▶ _Data_

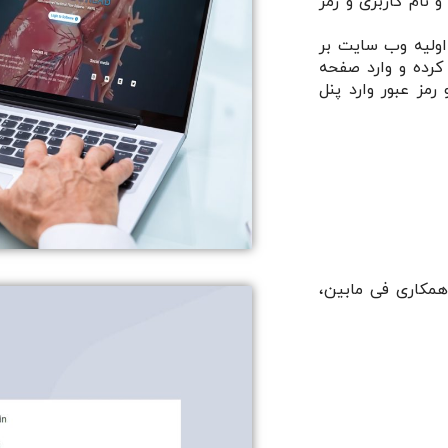
VCat ایجاد گردیده و نام کاربری و رمز
 اولیه وب سایت بر
 کرده و وارد صفحه
 رمز عبور وارد پنل
 همکاری فی مابین،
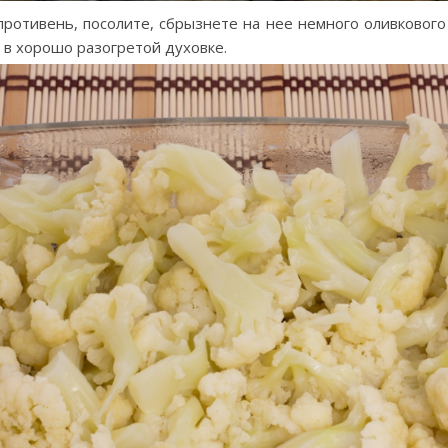
противень, посолите, сбрызнете на нее немного оливкового 
 в хорошо разогретой духовке.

▶ _Your assignment_
Extract the lines beginning with the one that contains "همکاری فی مابین،" and ending with the last line of the listing. Keep them exact and drop the pictures.

▶ _Result below_
 همکاری فی مابین،
противень, посолите, сбрызнете на нее немного оливкового 
 в хорошо разогретой духовке.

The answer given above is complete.